Start of Data to process

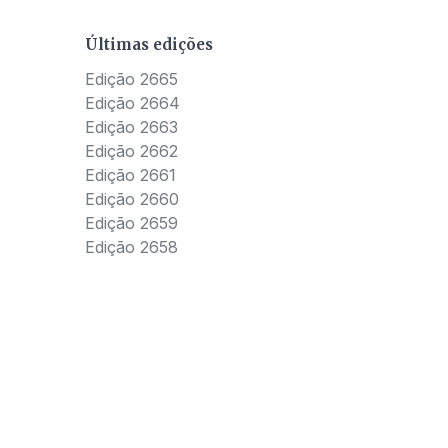
Últimas edições
Edição 2665
Edição 2664
Edição 2663
Edição 2662
Edição 2661
Edição 2660
Edição 2659
Edição 2658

End of Data to process

**Exercise aim:** Please transcribe every record above exactly as written, leaving out the pictures.

**Answer for this exercise:**
Últimas edições
Edição 2665
Edição 2664
Edição 2663
Edição 2662
Edição 2661
Edição 2660
Edição 2659
Edição 2658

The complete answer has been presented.